白芽奇兰
李韬
我一直在内心里告诫自己:茶之一道,纷繁复杂,变化多端,虽有自己的诸多理解,然而勿轻下定论。不过,喝了30多年茶,见到的茶不少,动心的却还是越来越少了。不到十岁的时候,曾经喝过长条小纸盒装的安溪铁观音,印象里应该是棕褐色,好像也不是球形,是蜷曲的条索状,具体味道不记得了,然而就是觉得好喝的不得了,觉得这名字贴切,观音甘露啊,也就是如此吧?
长大了,20多岁,北方不再是茉莉花茶和绿茶的天下,甚至出差中原的郑州,看到茶城里铁观音绝对是半壁江山。然而,这样的铁观音,我不喜欢。那是青翠的球状茶叶,闻起来还是青草的气息,既不明媚也不稳重,喝到嘴里是轻浮的香气。也许不怪铁观音,因为市场上充斥的是台湾轻发酵乌龙,而客人据说是喜欢这青翠的色泽、高扬的香气的。

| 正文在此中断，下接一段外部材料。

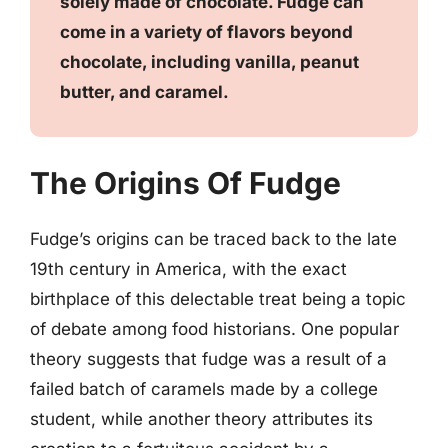
solely made of chocolate. Fudge can
come in a variety of flavors beyond
chocolate, including vanilla, peanut
butter, and caramel.
The Origins Of Fudge
Fudge’s origins can be traced back to the late
19th century in America, with the exact
birthplace of this delectable treat being a topic
of debate among food historians. One popular
theory suggests that fudge was a result of a
failed batch of caramels made by a college
student, while another theory attributes its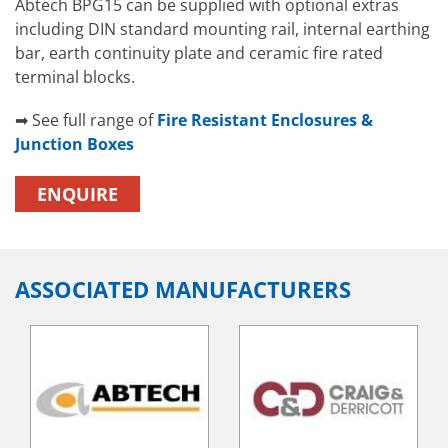
Abtech BPG15 can be supplied with optional extras
including DIN standard mounting rail, internal earthing
bar, earth continuity plate and ceramic fire rated
terminal blocks.
➡ See full range of
Fire Resistant Enclosures &
Junction Boxes
ENQUIRE
ASSOCIATED MANUFACTURERS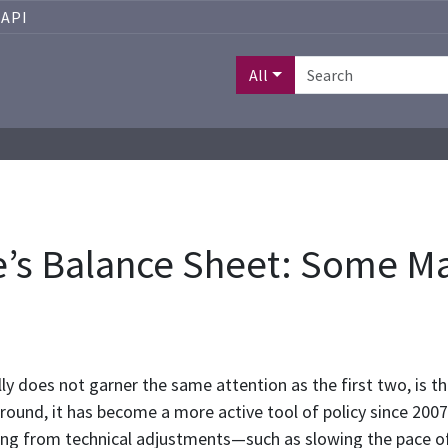
API
All
e’s Balance Sheet: Some M
ally does not garner the same attention as the first two, is t
ground, it has become a more active tool of policy since 2007
ing from technical adjustments—such as slowing the pace o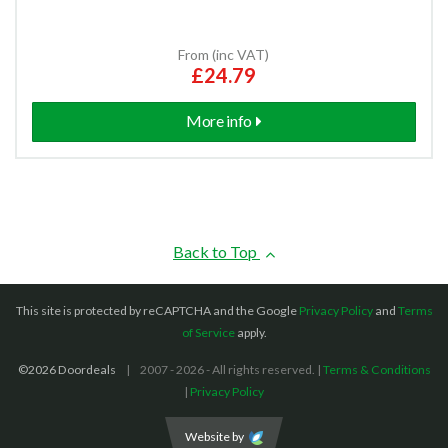
From (inc VAT)
£24.79
More info
Back to Top
This site is protected by reCAPTCHA and the Google
Privacy Policy
and
Terms
of Service
apply.
©2026 Doordeals
2007 - 2026 - All rights reserved. |
Terms & Conditions
|
Privacy Policy
Website by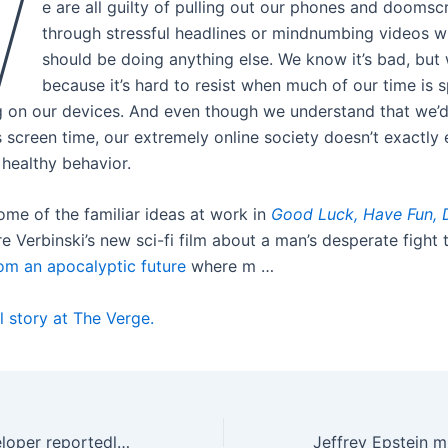
W
e are all guilty of pulling out our phones and doomscr
through stressful headlines or mindnumbing videos 
should be doing anything else. We know it’s bad, but w
because it’s hard to resist when much of our time is s
 on our devices. And even though we understand that we’d
ss screen time, our extremely online society doesn’t exactl
 healthy behavior.
ome of the familiar ideas at work in
Good Luck,
Have Fun, 
e Verbinski’s new sci-fi film about a man’s desperate fight
om an apocalyptic future
where m …
l story at The Verge.
Highguard’s developer reportedly lays off ‘most’ of its staff just over two weeks after launch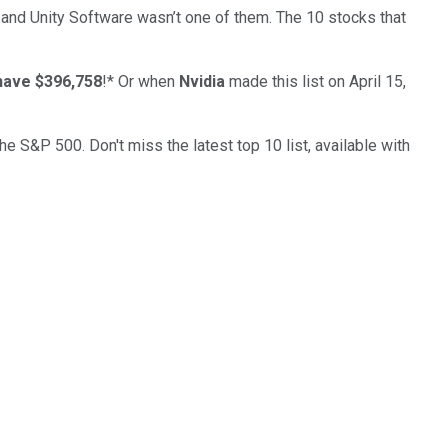
… and
Unity Software
wasn’t one of them. The 10 stocks that
have $396,758
!*
Or when
Nvidia
made this list on April 15,
the S&P 500. Don't miss the latest top 10 list, available with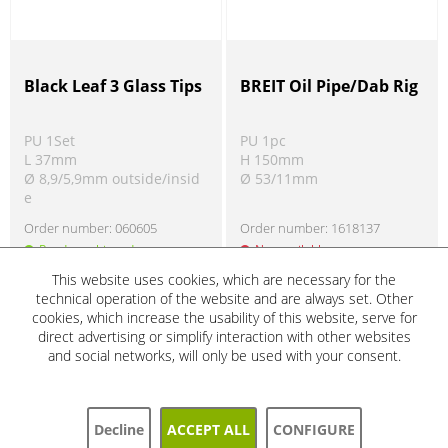
Black Leaf 3 Glass Tips
BREIT Oil Pipe/Dab Rig
PU 1Set
PU 1pc
L 37mm
H 150mm
Ø 8,9/5,9mm outside/insid
Ø 53/11mm
e
Order number:
060605
Order number:
1618137
Ready to ship today
Not available
Product information
Product information
!
!
This website uses cookies, which are necessary for the
technical operation of the website and are always set. Other
cookies, which increase the usability of this website, serve for
direct advertising or simplify interaction with other websites
SALE
SALE
and social networks, will only be used with your consent.
5%
5%
Decline
ACCEPT ALL
CONFIGURE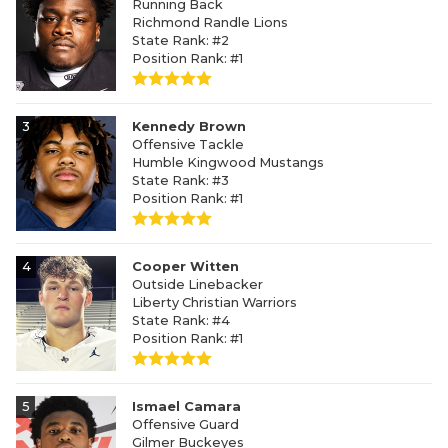
Running Back
Richmond Randle Lions
State Rank: #2
Position Rank: #1
3
Kennedy Brown
Offensive Tackle
Humble Kingwood Mustangs
State Rank: #3
Position Rank: #1
4
Cooper Witten
Outside Linebacker
Liberty Christian Warriors
State Rank: #4
Position Rank: #1
5
Ismael Camara
Offensive Guard
Gilmer Buckeyes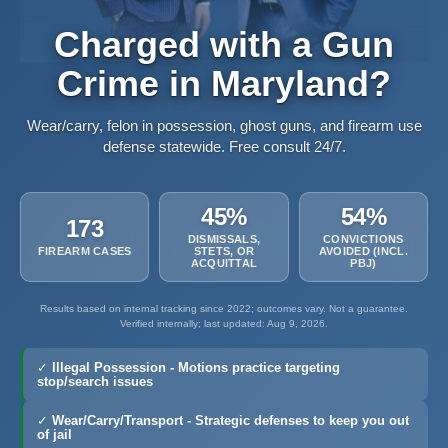
Charged with a Gun
Crime in Maryland?
Wear/carry, felon in possession, ghost guns, and firearm use
defense statewide. Free consult 24/7.
45%
54%
173
DISMISSALS,
CONVICTIONS
FIREARM CASES
STETS, OR
AVOIDED (INCL.
ACQUITTAL
PBJ)
Results based on internal tracking since 2022; outcomes vary. Not a guarantee.
Verified internally; last updated: Aug 9, 2026.
✓
Illegal Possession
- Motions practice targeting
stop/search issues
✓
Wear/Carry/Transport
- Strategic defenses to keep you out
of jail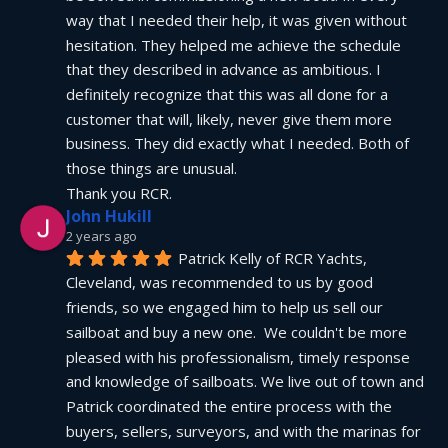
way that I needed their help, it was given without 
hesitation. They helped me achieve the schedule 
that they described in advance as ambitious. I 
definitely recognize that this was all done for a 
customer that will, likely, never give them more 
business. They did exactly what I needed. Both of 
those things are unusual.
Thank you RCR.
John Hukill
2 years ago
Patrick Kelly of RCR Yachts, 
Cleveland, was recommended to us by good 
friends, so we engaged him to help us sell our 
sailboat and buy a new one.  We couldn't be more 
pleased with his professionalism, timely response 
and knowledge of sailboats. We live out of town and 
Patrick coordinated the entire process with the 
buyers, sellers, surveyors, and with the marinas for 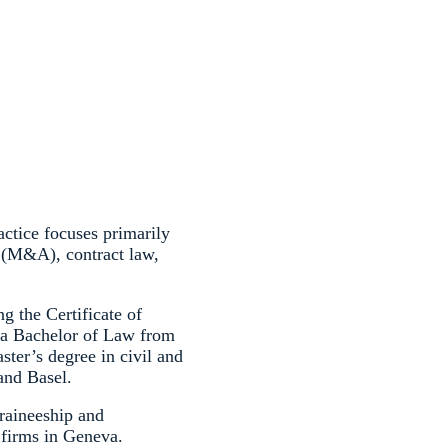
tice focuses primarily
 (M&A), contract law,
g the Certificate of
s a Bachelor of Law from
ter’s degree in civil and
and Basel.
raineeship and
 firms in Geneva.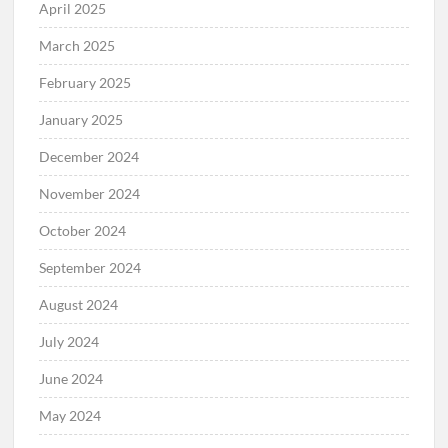
April 2025
March 2025
February 2025
January 2025
December 2024
November 2024
October 2024
September 2024
August 2024
July 2024
June 2024
May 2024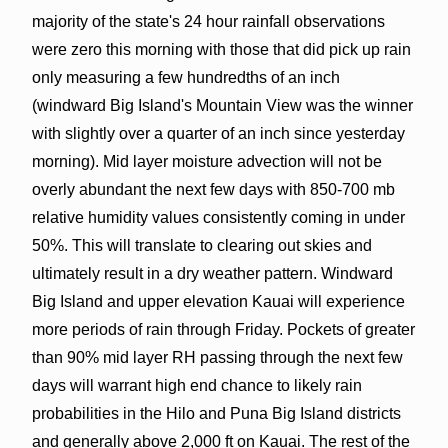
majority of the state's 24 hour rainfall observations
were zero this morning with those that did pick up rain
only measuring a few hundredths of an inch
(windward Big Island's Mountain View was the winner
with slightly over a quarter of an inch since yesterday
morning). Mid layer moisture advection will not be
overly abundant the next few days with 850-700 mb
relative humidity values consistently coming in under
50%. This will translate to clearing out skies and
ultimately result in a dry weather pattern. Windward
Big Island and upper elevation Kauai will experience
more periods of rain through Friday. Pockets of greater
than 90% mid layer RH passing through the next few
days will warrant high end chance to likely rain
probabilities in the Hilo and Puna Big Island districts
and generally above 2,000 ft on Kauai. The rest of the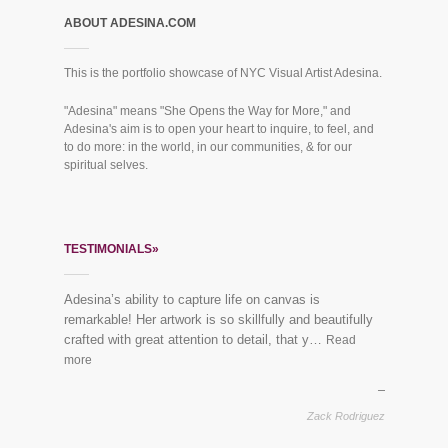
ABOUT ADESINA.COM
This is the portfolio showcase of NYC Visual Artist Adesina.
"Adesina" means "She Opens the Way for More," and
Adesina's aim is to open your heart to inquire, to feel, and
to do more: in the world, in our communities, & for our
spiritual selves.
TESTIMONIALS»
Adesina’s ability to capture life on canvas is
“Everybody loves the mural you did for us last year!”
remarkable! Her artwork is so skillfully and beautifully
See finished piece:
Mural Dreaming Lotus
crafted with great attention to detail, that y…
Read
more
Vikram & Trupti, Harlem
Zack Rodriguez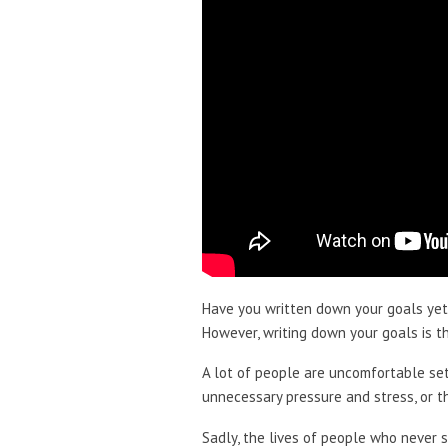
Have you written down your goals yet
However, writing down your goals is the
A lot of people are uncomfortable sett
unnecessary pressure and stress, or th
Sadly, the lives of people who never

我曾经和茶圈子里著名的茶人王平年兄探讨过铁观音的问题。他的重点在茶园的冒进,生态的紊乱,我们已经不能提供好的地力反映出铁观音最原始的能量;我的偏执在于愤怒铁观音抛弃了传统的工艺,轻发酵、不焙火或者轻焙火,造成了茶汤质感的全面退化。我知道我把原因过分纠结在这一点上,其实任何一个茶品,都是品种(香)和工艺(香)的结合,甚至原料因素占比要大一些。但是从大的茶区来看,铁观音的这一做法不仅影响了它自己,连带永春佛手、黄金桂等等也影响了。真正的幸福都在苦难历练之后,真正的观音韵、佛手香也是在焙火之后,才真正的显现啊。
受影响的还有白芽奇兰。我在洛杉矶出差,老华侨神秘地给我一泡茶叶,还告诉我是真正的好茶,说我肯定没喝过。我如获珍宝,专门休假一天品饮。开汤一尝,原料不错,工艺太差,可惜了这泡白芽奇兰。白芽奇兰以前一直是作为色种,拼配在铁观音之中,它有特殊而持久的兰花般的香气,让观音韵充满奇妙的层次感。它的定名时间也比较晚,有说是1981年的,但比较稳妥的时间是1990年后。在大陆,虽然也受轻发酵影响,但毕竟不多,而且老茶人不太看所谓“市场”,还是坚持传统技术,所以反而我更喜欢白芽奇兰。
白芽奇兰的原产地是福建平和。当地本土茶树制茶,都呈兰香一脉,故曰“奇兰”,又分早奇兰、晚奇兰、竹叶奇兰、金边奇兰等小品种。而一种芽梢呈白绿色的奇兰,就被定名为“白芽奇兰”。平和是琯溪蜜柚的原产地,果树和茶树共生的美景,确实养眼养心。发源于平和县葛竹山麓的梅潭河,流到了另一个名茶之乡——广东梅州的大埔,最终融入了那里同样生长的茶树里,成为我案头这罐白芽奇兰的一部分。
这批白芽奇兰已经陈放了至少五年。第一泡,我稍微放轻了冲泡手法,但是没有降低水温,不到10秒就已出汤。没有火味,却有仍然活泼的兰香,尝一口,茶汤尚淡,可是我知道这香气是有根的。可以高冲了,也不用增加浸泡时间,一般都在20秒左右出汤,汤质非常稳定,直到6、7泡时才出现了隐藏的火功之气,9、10泡转淡,尾水的颜色仍是明亮的黄,有甜润微酸的气息。
没有经历过繁华的质朴,不是单纯而是简单;没有绚烂的历程得来的平淡,那是寡淡。这陈年的白芽奇兰,正在绚烂和平淡之间,两者皆有,却是难得的茶缘啊。